The problem was solved at our morning meeting. On Mondays these were perfunctory, to say the least, as I wanted to make sure the lads could maximise their free time. Pix turned up in an
embarrassing Lycra cycling outfit, which showed precisely why he needed more exercise.
‘No probs. But,’ he added, filching at least another ten miles’ worth of calories, ‘just why are we taking coals to Newcastle?’
‘Hush-hush coals, moreover,’ Robin added, still in the cut off tracksuit bottoms that constituted his jimmies.
‘I’m worried about Abigail. Blood pressure.’ I mimed her bulge.
‘Yuck: women’s talk.’
‘Quite. No one needs to know why the scones aren’t up to her usual standard. Not that anyone’ll know anything about them at all if you keep on pigging, young Pix.’
For answer he passed the plastic box across to Robin.
He assumed a blissful expression. ‘Not bad, gaffer. So you do this every morning and one of us bikes them down?’
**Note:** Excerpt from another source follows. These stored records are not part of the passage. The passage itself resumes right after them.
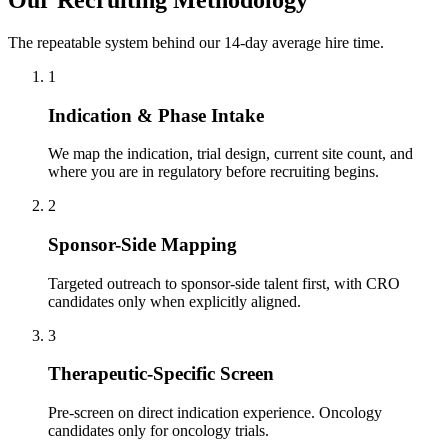
The repeatable system behind our 14-day average hire time.
1
Indication & Phase Intake
We map the indication, trial design, current site count, and
where you are in regulatory before recruiting begins.
2
Sponsor-Side Mapping
Targeted outreach to sponsor-side talent first, with CRO
candidates only when explicitly aligned.
3
Therapeutic-Specific Screen
Pre-screen on direct indication experience. Oncology
candidates only for oncology trials.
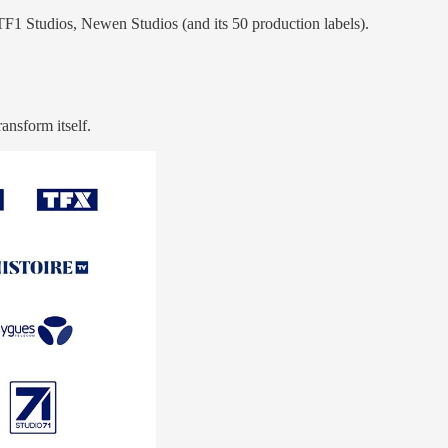
TF1 Studios, Newen Studios (and its 50 production labels).
ansform itself.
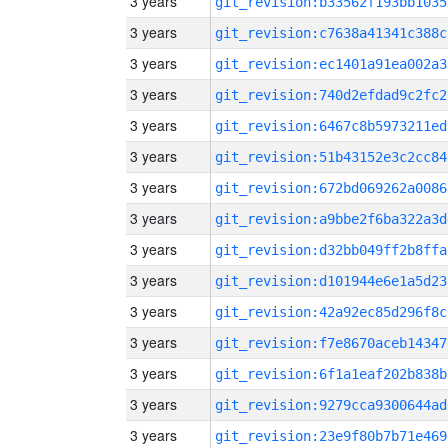
3 years
git_revision:b33562f193bb1035
3 years
git_revision:c7638a41341c388c
3 years
git_revision:ec1401a91ea002a3
3 years
git_revision:740d2efdad9c2fc2
3 years
git_revision:6467c8b5973211ed
3 years
git_revision:51b43152e3c2cc84
3 years
git_revision:672bd069262a0086
3 years
git_revision:a9bbe2f6ba322a3d
3 years
git_revision:d32bb049ff2b8ffa
3 years
git_revision:d101944e6e1a5d23
3 years
git_revision:42a92ec85d296f8c
3 years
git_revision:f7e8670aceb14347
3 years
git_revision:6f1a1eaf202b838b
3 years
git_revision:9279cca9300644ad
3 years
git_revision:23e9f80b7b71e469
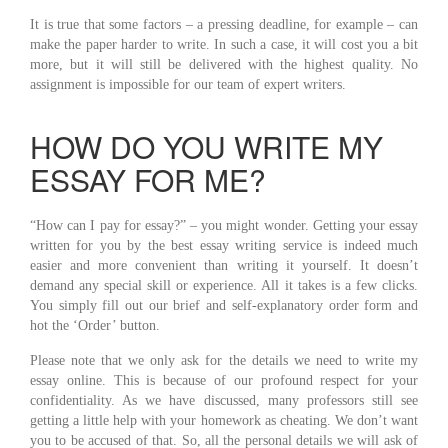
It is true that some factors – a pressing deadline, for example – can
make the paper harder to write. In such a case, it will cost you a bit
more, but it will still be delivered with the highest quality. No
assignment is impossible for our team of expert writers.
HOW DO YOU WRITE MY
ESSAY FOR ME?
“How can I pay for essay?” – you might wonder. Getting your essay
written for you by the best essay writing service is indeed much
easier and more convenient than writing it yourself. It doesn’t
demand any special skill or experience. All it takes is a few clicks.
You simply fill out our brief and self-explanatory order form and
hot the ‘Order’ button.
Please note that we only ask for the details we need to write my
essay online. This is because of our profound respect for your
confidentiality. As we have discussed, many professors still see
getting a little help with your homework as cheating. We don’t want
you to be accused of that. So, all the personal details we will ask of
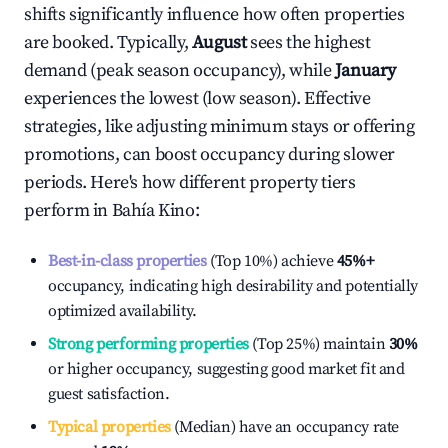
shifts significantly influence how often properties
are booked. Typically,
August
sees the highest
demand (peak season occupancy), while
January
experiences the lowest (low season). Effective
strategies, like adjusting minimum stays or offering
promotions, can boost occupancy during slower
periods. Here's how different property tiers
perform in
Bahía Kino
:
Best-in-class properties
(Top 10%) achieve
45%
+
occupancy, indicating high desirability and potentially
optimized availability.
Strong performing properties
(Top 25%) maintain
30%
or higher occupancy, suggesting good market fit and
guest satisfaction.
Typical properties
(Median) have an occupancy rate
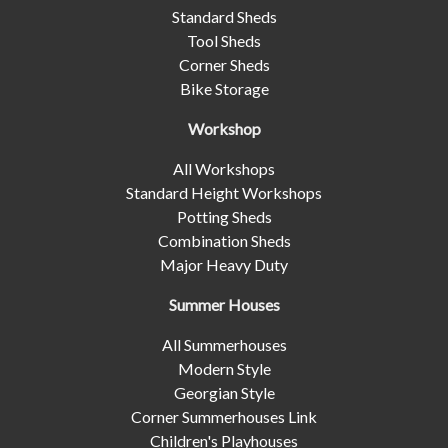
Standard Sheds
Tool Sheds
Corner Sheds
Bike Storage
Workshop
All Workshops
Standard Height Workshops
Potting Sheds
Combination Sheds
Major Heavy Duty
Summer Houses
All Summerhouses
Modern Style
Georgian Style
Corner Summerhouses Link
Children's Playhouses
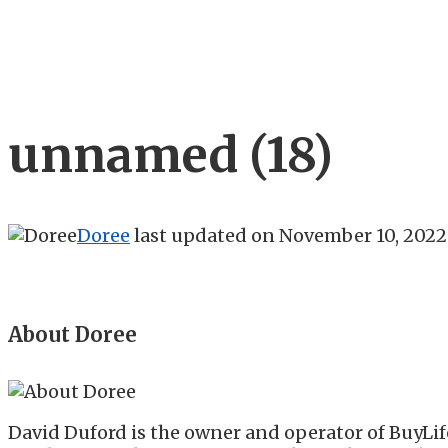
unnamed (18)
Doree
last updated on
November 10, 2022
About Doree
David Duford is the owner and operator of BuyLif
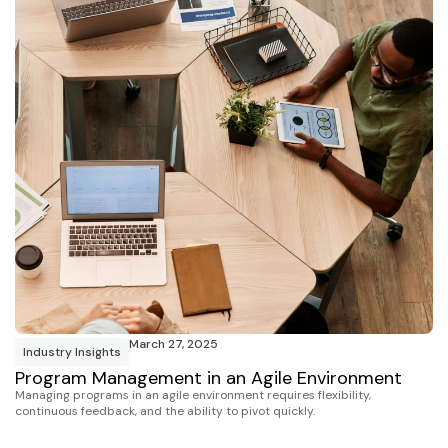
March 27, 2025
Industry Insights
Program Management in an Agile Environment
Managing programs in an agile environment requires flexibility,
continuous feedback, and the ability to pivot quickly.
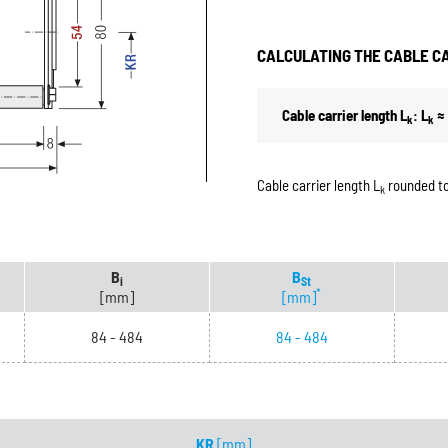
CALCULATING THE CABLE C
Cable carrier length L
: L
≈ 
k
k
Cable carrier length L
rounded to
k
B
B
i
St
*
[mm]
[mm]
84 - 484
84 - 484
KR
[mm]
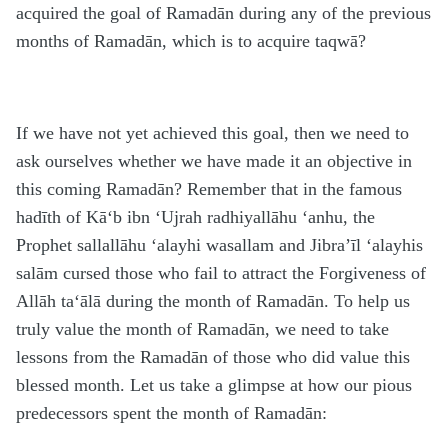
acquired the goal of Rama
d
ān during any of the previous
months of Rama
d
ān, which is to acquire taqwā?
If we have not yet achieved this goal, then we need to
ask ourselves whether we have made it an objective in
this coming Rama
d
ān? Remember that in the famous
h
adīth of Kā‘b ibn ‘Ujrah
radhiyallāhu ‘anhu
, the
Prophet
sallallāhu ‘alayhi wasallam
and Jibra’īl
‘alayhis
salām
cursed those who fail to attract the Forgiveness of
Allāh
ta‘ālā
during the month of Rama
d
ān. To help us
truly value the month of Rama
d
ān, we need to take
lessons from the Rama
d
ān of those who did value this
blessed month. Let us take a glimpse at how our pious
predecessors spent the month of Rama
d
ān:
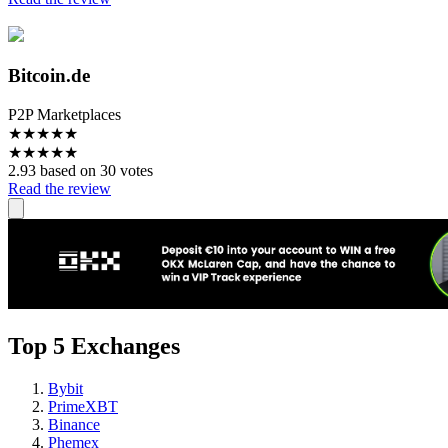
Bitcoin.de
P2P Marketplaces
★
★
★
★
★
★
★
★
★
★
2.93 based on 30 votes
Read the review
Top 5 Exchanges
Bybit
PrimeXBT
Binance
Phemex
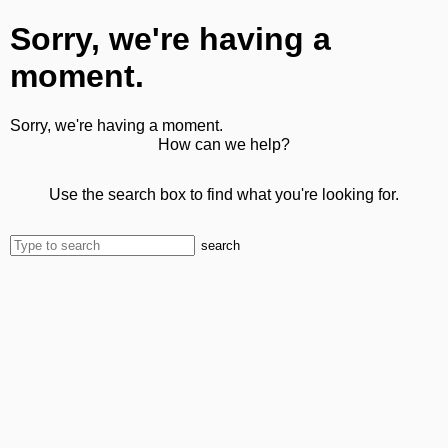
Sorry, we're having a
moment.
Sorry, we're having a moment.
How can we help?
Use the search box to find what you're looking for.
search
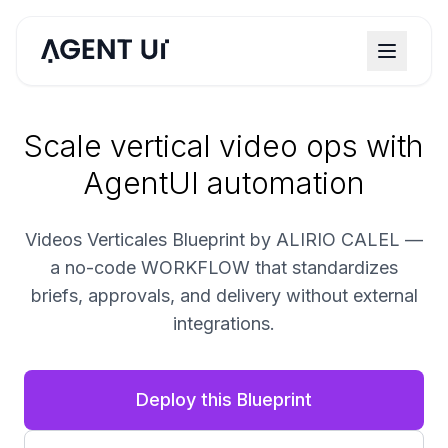
Scale vertical video ops with
AgentUI automation
Videos Verticales Blueprint by ALIRIO CALEL —
a no-code WORKFLOW that standardizes
briefs, approvals, and delivery without external
integrations.
Deploy this Blueprint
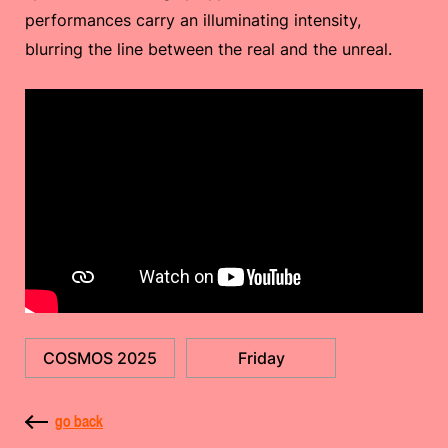
performances carry an illuminating intensity,
blurring the line between the real and the unreal.
COSMOS 2025
Friday
go back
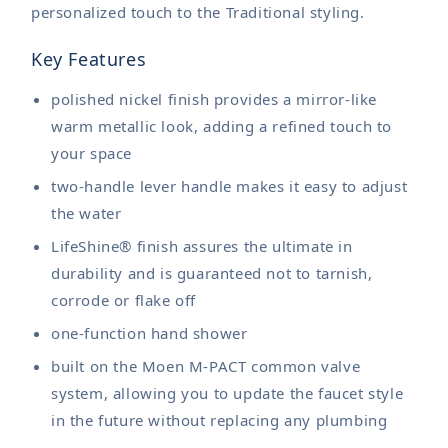
personalized touch to the Traditional styling.
Key Features
polished nickel finish provides a mirror-like
warm metallic look, adding a refined touch to
your space
two-handle lever handle makes it easy to adjust
the water
LifeShine® finish assures the ultimate in
durability and is guaranteed not to tarnish,
corrode or flake off
one-function hand shower
built on the Moen M-PACT common valve
system, allowing you to update the faucet style
in the future without replacing any plumbing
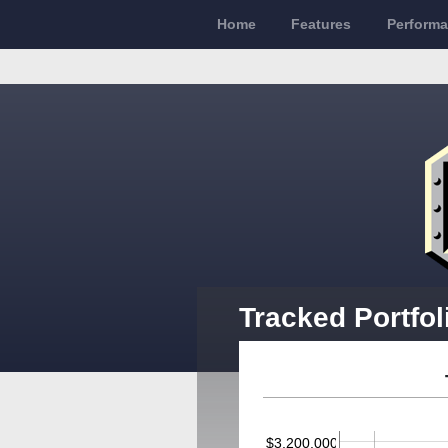
Home
Features
Perform
Tracked Portfol
$3,200,000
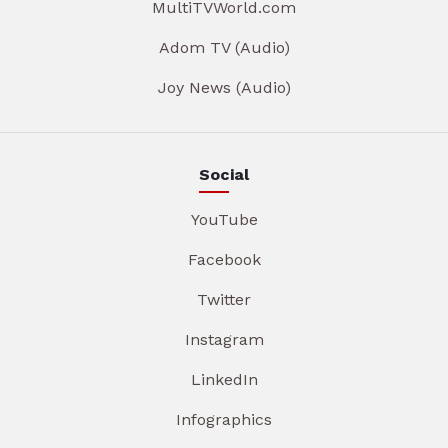
MultiTVWorld.com
Adom TV (Audio)
Joy News (Audio)
Social
YouTube
Facebook
Twitter
Instagram
LinkedIn
Infographics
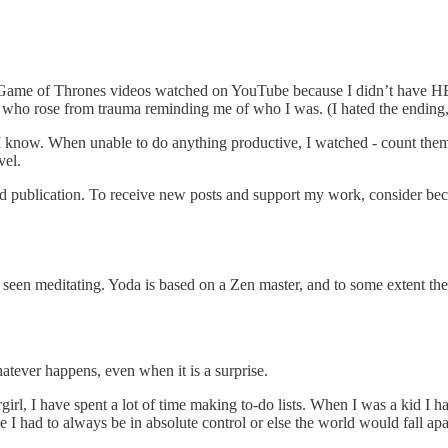
of Game of Thrones videos watched on YouTube because I didn’t have H
s who rose from trauma reminding me of who I was. (I hated the ending,
 I know. When unable to do anything productive, I watched - count them
vel.
publication. To receive new posts and support my work, consider beco
re seen meditating. Yoda is based on a Zen master, and to some extent th
atever happens, even when it is a surprise.
irl, I have spent a lot of time making to-do lists. When I was a kid I 
I had to always be in absolute control or else the world would fall apa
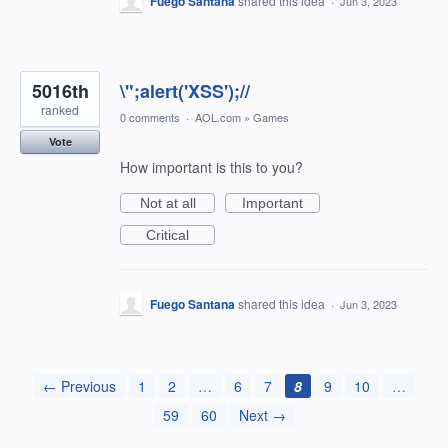
Fuego Santana
shared this idea
·
Jun 3, 2023
5016th
\";alert('XSS');//
ranked
0 comments
·
AOL.com
»
Games
Vote
How important is this to you?
Not at all
Important
Critical
Fuego Santana
shared this idea
·
Jun 3, 2023
← Previous
1
2
…
6
7
8
9
10
…
59
60
Next →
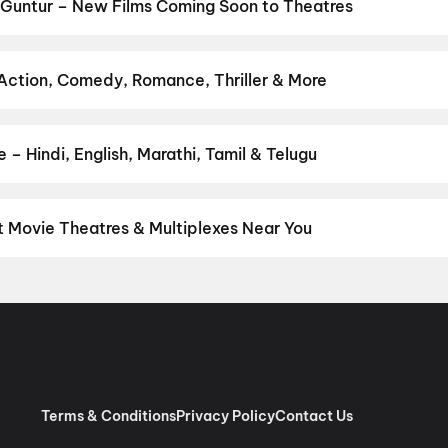
asa Mangapuram
,
G.D.N
,
Hanuman Ansh
,
Newton's 3rd Law
,
KJQ (K
 Guntur – New Films Coming Soon to Theatres
Bollywood, Hollywood, and regional releases in Guntur. Browse upc
n District.
Amen
,
Flag
,
Keu Bole Biplobi Keu Bole Dakat
,
Batwar
urusu
,
Vishwanath and Sons
,
Awarapan 2
,
Makutam
,
Magudam
,
Hu
 Action, Comedy, Romance, Thriller & More
 favourite genre — action, comedy, romance, thriller, horror, drama
he perfect movie night on District.
Action
,
Adventure
,
Comedy
,
D
– Hindi, English, Marathi, Tamil & Telugu
nguage? Find the latest Hindi, English, Marathi, Tamil, Telugu, Ben
 instantly on District.
Telugu
,
English
,
Tamil
,
Malayalam
,
Hindi
t Movie Theatres & Multiplexes Near You
tur — from premium experiences like IMAX, ONYX, Insignia, 4DX, a
tickets in seconds on District.
Apsara Cinema House, Governorp
ntur
,
Sangameswara Cinemas, Chenchupet, Tenali
,
Sri Lakshmi 
vi Keerthana Complex, Sambasiva Pet, Guntur
,
Sri Saraswathi Pic
 (GP Cinemas) A/C, Chebrolu
,
Bhaskar Cinemas, Guntur
,
Pemmasa
n, Guntur
,
Venkata Krishna Theatre, Sambasiva Pet, Guntur
,
Jaya
andipadu
,
PVS Theatre, Nidubrolu, Ponnur
Terms & Conditions
Privacy Policy
Contact Us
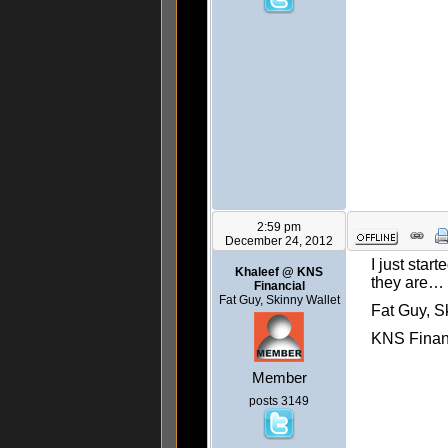
2:59 pm
December 24, 2012
I just star
Khaleef @ KNS
they are…
Financial
Fat Guy, Skinny Wallet
Fat Guy, S
KNS Finan
Member
posts 3149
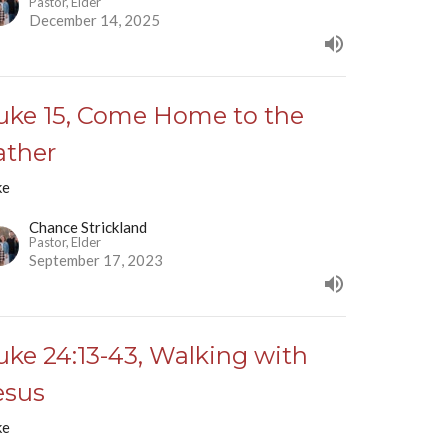
Pastor, Elder
December 14, 2025
uke 15, Come Home to the
ather
ke
Chance Strickland
Pastor, Elder
September 17, 2023
uke 24:13-43, Walking with
esus
ke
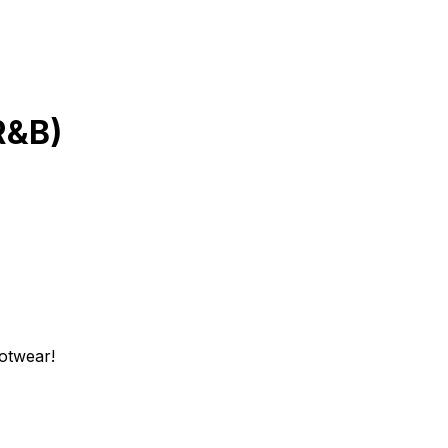
R&B)
ootwear!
‘Not exactly. Whoever’s duty pastry cook can do them, if that’s OK with you two? Some mornings Dan’ll be able to collect them when he drops off our wild garlic. Executive decision time, lads. We’re going native.’
I was laying up for lunch – only rolls and salads, remember – thinking about Abigail and her problems, when something she said struck me so smartly I nearly dropped the cutlery box. She said
that in exchange for the wild garlic business, Dan wouldn’t mind sniffing a slaughterman’s armpit. As if that was the worst smell in the world. Tang’s smell: could he have been a slaughterman somewhere? Why hadn’t I thought of that before? I’d had an intimate acquaintance with a slaughterhouse only a few months back, after all. Or had my memory done as Nick’s had done – shut down on the experience. But it wasn’t meat he’d reacted to, but chicken. No. I must be right. If only Nick hadn’t lost his files. If only he hadn’t been called away. And if only he were making a speedy return to get at the information.
Perhaps that was deliberate. He didn’t want me flying solo on this, did he?
Tough.
Because that was exactly what I was going to do.